In another embodiment of the present invention, the particle size distribution of the inert particles may match that of the catalyst particles (before removal of fine catalyst particles) or even be weighted toward the larger particles. The inert particles, particularly the larger particles, act as a heat sink and dilute the concentration of catalyst. By using larger and/or heavier inert particles, especially if there are internals which contribute to segregation of large/heavy vs small/light particles, the heat/reaction moderation at the bottom can be enhanced, distributing the reaction throughout the height of the bed rather than being concentrated at the bottom as occurs without inerts being present.
According to the present invention, the inert particles have a low surface area as compared to conventional fines which might have previously been added to fluidized catalyst beds. Specifically, the inert particles have a BET surface area of less than 1 m2/g, more preferably less than 0.75 m2/g and most preferably less than 0.5 m2/g. (BET surface area is the surface area measured by the standard Brunauer, Emmet and Teller technique in square meters per gram).
As previously indicated, a problem encountered in fluid bed partial oxidations is stickiness and particle agglomeration, resulting in a loss of fluidity. This agglomeration can be caused by a coating on the particle surface due to desired product or byproduct formation, possibly in combination with a migration and concentration of catalyst components on the surface. As expected the loss in fluidity results in poor performance, characterized by lower activity and selectivity, along with difficulty in heat management in these highly exothermic systems.

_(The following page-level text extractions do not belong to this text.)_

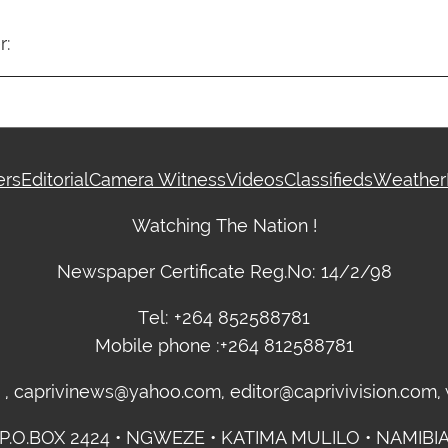
r:
ers
Editorial
Camera Witness
Videos
Classifieds
Weather
Watching The Nation !
Newspaper Certificate Reg.No: 14/2/98
Tel: +264 852588781
Mobile phone :+264 812588781
m , caprivinews@yahoo.com, editor@caprivivision.com
P.O.BOX 2424 • NGWEZE • KATIMA MULILO • NAMIBI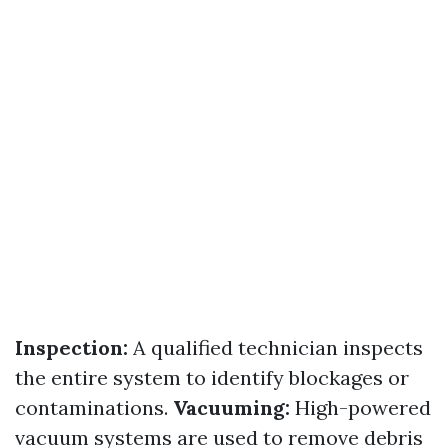
Inspection:
A qualified technician inspects
the entire system to identify blockages or
contaminations.
Vacuuming:
High-powered
vacuum systems are used to remove debris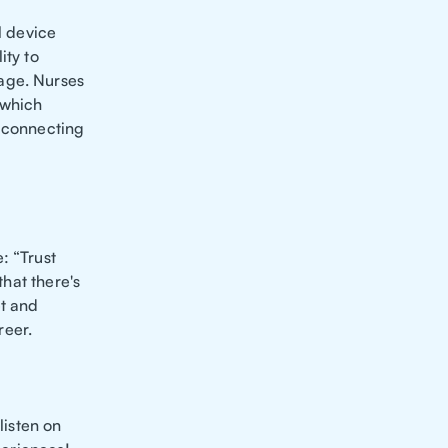
l device
ity to
age. Nurses
 which
d connecting
: “Trust
that there's
et and
reer.
 listen on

Although the prior art teaches the introduction of small inert particles into a poorly fluidizing bed as a means of improving performance, it has been found that in partial oxidation systems, particularly butane partial oxidation to maleic anhydride, that simply introducing inerts may have no benefit, and may even result in the loss of product yield. According to the present invention, it has been found that only inerts that have very low surface areas can be used without resulting in the loss of selectivity that may negate any benefit accomplished by better fluidization.
It has also been found, contrary to prior teachings, that small particles are not necessarily required to achieve benefits in fluidization and performance. A low surface area inert with a particle size range that is the same as or even larger than the catalyst particle size range, with no particles below 40 microns, will also result in improved fluidization in a "sticky" catalyst bed, accompanied by an increase in activity with no loss in selectivity.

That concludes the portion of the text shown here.